Google’s announcement today of its intentions to deliver superior broadband speeds at a better value is welcome news. Google is exploring entering into the Atlanta, Nashville and San Jose areas. It also needs to ensure the quality delivery of its services, which is in question, as net neutrality has come under attack by operators.
Google has good reason to be concerned: there’s scant competition in major U.S. cities where broadband services are controlled by monopolies, duopolies and oligopolies - despite claims of highly competitive markets. U.S. consumers pay more for less comparative to the world, and that could inhibit Google’s growth.
U.S. high-speed Internet services fare poorly in value against ISPs in other countries. A 500-megabit data services will cost $25 a month in Hong Kong and around $30 in Seoul, due to fierce competition in the marketplace. Prices in the U.S. are far afield.
Verizon's fastest FIOS services (where available) that run at an equivalent speed cost over $310 per month. Contrast that with Google, which could soon be delivering its one-gigabit-a-second high-speed Internet service in nine U.S. metropolitan areas.
Google Fiber’s first deployment was in Kansas City in 2011, where it charges US$70/month for broadband access and nothing for basic services. In comparison, I pay over around the same for 30Mbps from Time Warner, and it’s not a great service by any means.
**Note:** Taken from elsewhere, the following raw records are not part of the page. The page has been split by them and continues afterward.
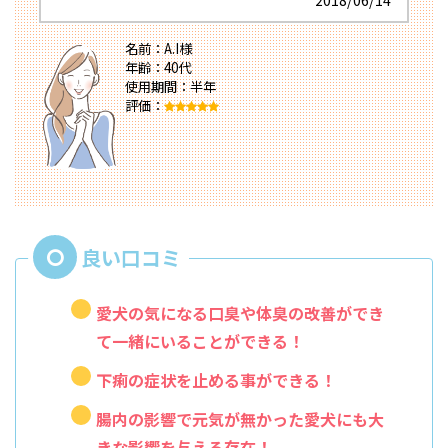
名前：A.I様
年齢：40代
使用期間：半年
評価：
愛犬の気になる口臭や体臭の改善ができ
て一緒にいることができる！
下痢の症状を止める事ができる！
腸内の影響で元気が無かった愛犬にも大
きな影響を与える存在！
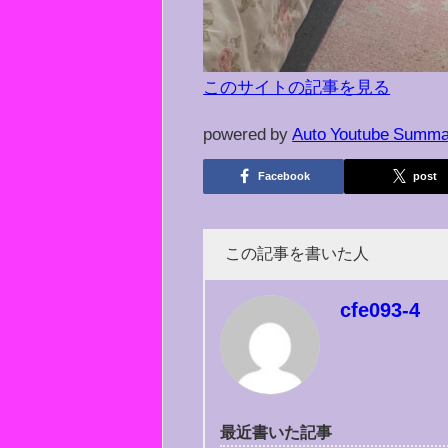
このサイトの記事を見る
powered by
Auto Youtube Summa
Facebook
post
この記事を書いた人
cfe093-4
最近書いた記事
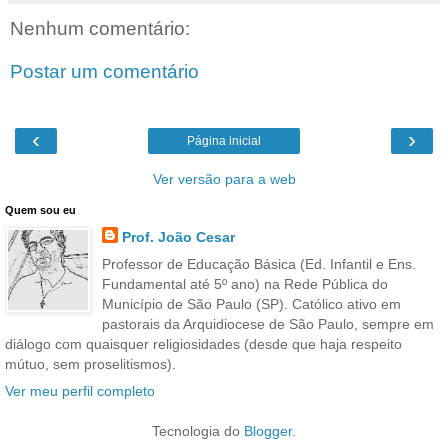
Nenhum comentário:
Postar um comentário
‹
›
Página inicial
Ver versão para a web
Quem sou eu
Prof. João Cesar
Professor de Educação Básica (Ed. Infantil e Ens.
Fundamental até 5º ano) na Rede Pública do
Município de São Paulo (SP). Católico ativo em
pastorais da Arquidiocese de São Paulo, sempre em
diálogo com quaisquer religiosidades (desde que haja respeito
mútuo, sem proselitismos).
Ver meu perfil completo
Tecnologia do
Blogger
.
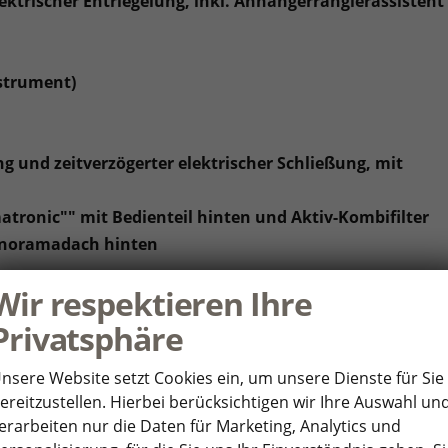
ktrischer Entriegelung, inkl. Anhängerrangierassistent
nstrument)
g und zeitverzögerter elektrischer Schließung, mit
atronic"" mit Bedienteil hinten und Aktiv-Kombifilter
Panoramadach hinten
Wir respektieren Ihre
Privatsphäre
 Rückfahrkamera ""Rear View""
nsere Website setzt Cookies ein, um unsere Dienste für Sie
Ausparkassistent und Ausstiegswarnung
ereitzustellen. Hierbei berücksichtigen wir Ihre Auswahl un
nduktiver Ladefunktion für 2 Smartphones, Ladeleistung
erarbeiten nur die Daten für Marketing, Analytics und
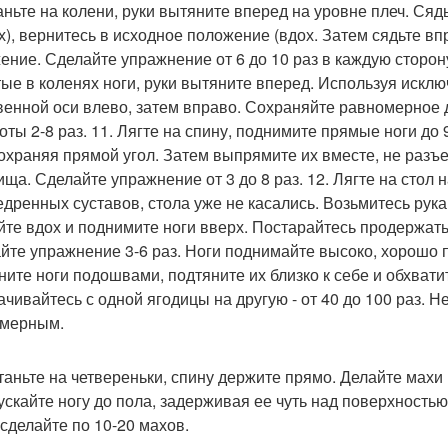
таньте на колени, руки вытяните вперед на уровне плеч. Сяд
х), вернитесь в исходное положение (вдох. Затем сядьте вп
ение. Сделайте упражнение от 6 до 10 раз в каждую сторону
тые в коленях ноги, руки вытяните вперед. Используя иск
венной оси влево, затем вправо. Сохраняйте равномерное
оты 2-8 раз. 11. Лягте на спину, поднимите прямые ноги до 
сохраняя прямой угол. Затем выпрямите их вместе, не разъе
ща. Сделайте упражнение от 3 до 8 раз. 12. Лягте на стол н
едренных суставов, стола уже не касались. Возьмитесь рук
йте вдох и поднимите ноги вверх. Постарайтесь продержатьс
йте упражнение 3-6 раз. Ноги поднимайте высоко, хорошо п
ните ноги подошвами, подтяните их близко к себе и обхвати
ачивайтесь с одной ягодицы на другую - от 40 до 100 раз. 
мерным.
станьте на четвереньки, спину держите прямо. Делайте махи н
ускайте ногу до пола, задерживая ее чуть над поверхность
 сделайте по 10-20 махов.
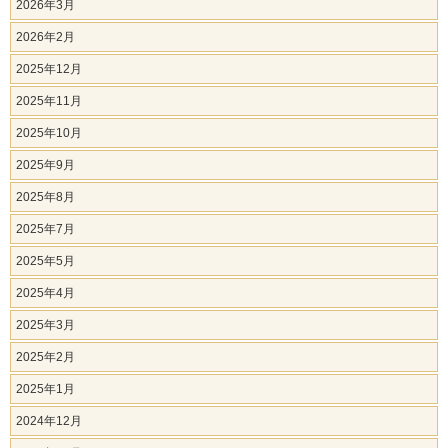
2026年3月
2026年2月
2025年12月
2025年11月
2025年10月
2025年9月
2025年8月
2025年7月
2025年5月
2025年4月
2025年3月
2025年2月
2025年1月
2024年12月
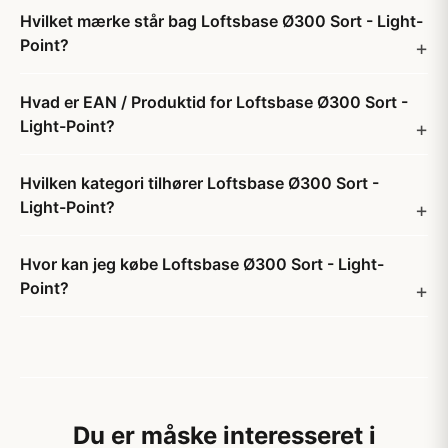
Hvilket mærke står bag Loftsbase Ø300 Sort - Light-
Point?
Hvad er EAN / Produktid for Loftsbase Ø300 Sort -
Light-Point?
Hvilken kategori tilhører Loftsbase Ø300 Sort -
Light-Point?
Hvor kan jeg købe Loftsbase Ø300 Sort - Light-
Point?
Du er måske interesseret i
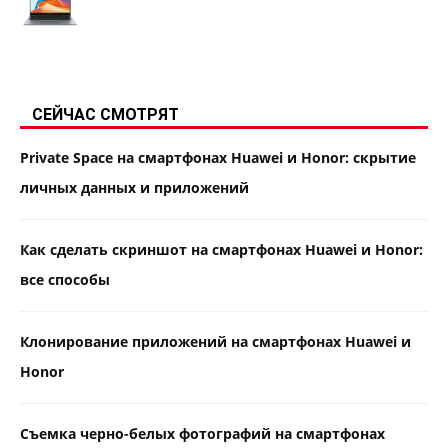
СЕЙЧАС СМОТРЯТ
Private Space на смартфонах Huawei и Honor: скрытие
личных данных и приложений
Как сделать скриншот на смартфонах Huawei и Honor:
все способы
Клонирование приложений на смартфонах Huawei и
Honor
Съемка черно-белых фотографий на смартфонах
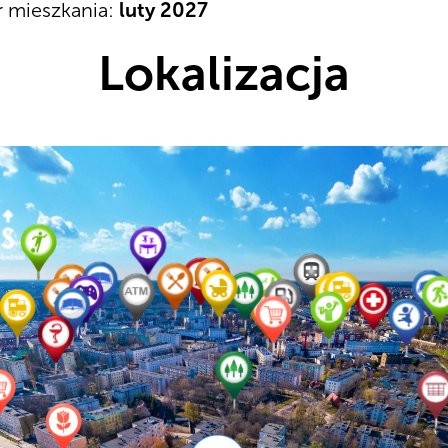
 mieszkania:
luty 2027
Lokalizacja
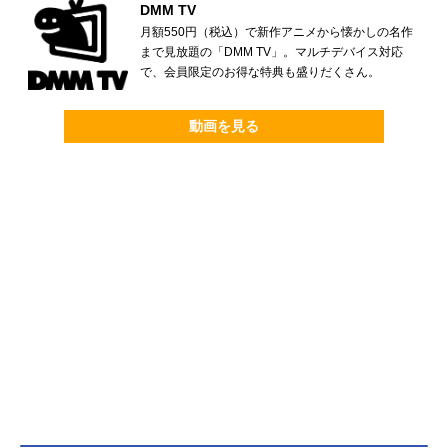
DMM TV
月額550円（税込）で新作アニメから懐かしの名作
まで見放題の「DMM TV」。マルチデバイス対応
で、会員限定のお得な特典も盛りだくさん。
動画を見る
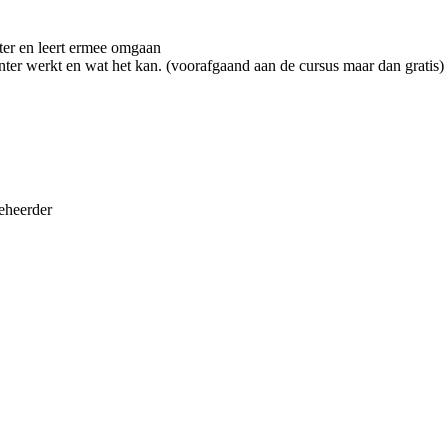
ter en leert ermee omgaan
nter werkt en wat het kan. (voorafgaand aan de cursus maar dan gratis)
eheerder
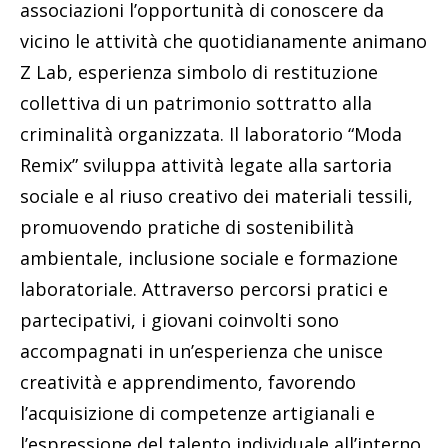
associazioni l’opportunità di conoscere da
vicino le attività che quotidianamente animano
Z Lab, esperienza simbolo di restituzione
collettiva di un patrimonio sottratto alla
criminalità organizzata. Il laboratorio “Moda
Remix” sviluppa attività legate alla sartoria
sociale e al riuso creativo dei materiali tessili,
promuovendo pratiche di sostenibilità
ambientale, inclusione sociale e formazione
laboratoriale. Attraverso percorsi pratici e
partecipativi, i giovani coinvolti sono
accompagnati in un’esperienza che unisce
creatività e apprendimento, favorendo
l’acquisizione di competenze artigianali e
l’espressione del talento individuale all’interno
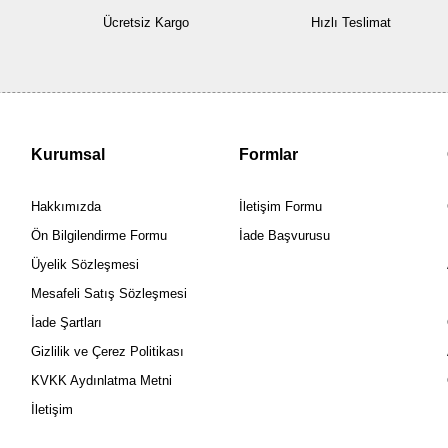
Ücretsiz Kargo
Hızlı Teslimat
Kurumsal
Formlar
Hakkımızda
İletişim Formu
Ön Bilgilendirme Formu
İade Başvurusu
Üyelik Sözleşmesi
Mesafeli Satış Sözleşmesi
İade Şartları
Gizlilik ve Çerez Politikası
KVKK Aydınlatma Metni
İletişim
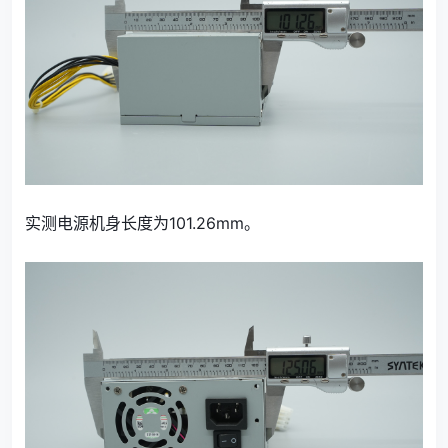
实测电源机身长度为101.26mm。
There's just no other choice in my building.
That’s why Google’s fiber plans are so significant. Its Kansas City deployment and its subsequent expansion into the nearby Missouri suburbs compelled AT&T to up its game. The telecommunication giant also responded to Google's Austin, Texas Fiber service by building out its own “” network there late last year.
AT&T’s pricing isn’t publicly facing, and services will start at speeds up to 300Mbp. Would it have acted without a gut punch from Google? Probably not. Let competition determine what the market delivers.